Open vollmersj opened 9 years ago

vollmersj commented 9 years ago

Mocha is really nice project and has backpropagation implemented for many different layer types and neurons. However what is the best way to interface it in way to obtain one large parameter vector? Is there a way around copy pieces to every blob? Currently, I am using copy(net.states[i].parameters[j].blob,slice) where slice is a slice of my big parameter vector.

This can be put together to a function that does the backpropagation given an array NNInds containg the indicies of the corresponding slices.

Copying the memory will produce an overhead, this should not matter for large networks, but there must be a better way.

# backpropagation
function evaluateNN(para,nPara,NNInds)
    # loss
    for i = 2:(length(net.states)-1)
        for j = 1:length(net.states[i].parameters)
            copy!(net.states[i].parameters[j].blob,
            para[NNInd[i-1][j][1] : NNInd[i-1][j][2]])
        end
    end
    val = forward(net, solver.params.regu_coef)
    backward(net, solver.params.regu_coef)
    # gradient
    gradient = zeros(nPara)
    for i=2:(length(net.states)-1)
        for j=1:length(net.states[i].parameters)
            gradient[NNInd[i-1][j][1] : NNInd[i-1][j][2]] =
                                            net.states[i].parameters[j].gradient.data[:]
        end
    end
    return (val, gradient)
end
pluskid commented 9 years ago

Unfortunately there is no better way because for obvious reason the gradients are stored separately.
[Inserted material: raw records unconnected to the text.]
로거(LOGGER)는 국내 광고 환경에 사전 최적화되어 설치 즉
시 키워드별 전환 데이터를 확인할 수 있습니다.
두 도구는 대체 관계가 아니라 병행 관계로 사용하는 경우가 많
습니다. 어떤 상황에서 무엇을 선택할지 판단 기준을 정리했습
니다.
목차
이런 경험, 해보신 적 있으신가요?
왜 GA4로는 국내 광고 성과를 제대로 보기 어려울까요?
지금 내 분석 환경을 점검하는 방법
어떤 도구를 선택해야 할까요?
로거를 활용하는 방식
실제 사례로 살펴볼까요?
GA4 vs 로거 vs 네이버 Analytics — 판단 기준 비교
I'm quite curious though why do you want to get a flat huge vector? If you really want that, though, a easier way is to flatten each Param and then concat them all. The memory overhead cannot be avoided though.

vollmersj commented 9 years ago

Thank you for your response. There might be a way around the memory overhead by using pointers

x = zeros( 8 )
p = pointer_to_array( pointer( x, 3 ), (3,2) )
p[:,1] = 100.0
p[:,2] = 200.0
@show x    # => [ 0.0, 0.0, 100.0, 100.0, 100.0, 200.0, 200.0, 200.0 ]

Initialising the layer blobs would then require picking an appropriate chunk out of the memory. Would this be possible?

Having one parameter vector makes it easier to try different tuning algorithms.

pluskid commented 9 years ago

Yes, this is technically possible for could backend only. Though I doubt it will be a seriously issue because nowadays cpu memory is very large. If you have huge models, the bottleneck will then become the computation, esp when using a couple backend. For gpu backend, the memory is on the gpu device and cannot be directly shared with cpu.

pluskid commented 9 years ago

For "cpu backend only", sorry I am on a phone and the auto correction is so crazy that it does not know cpu.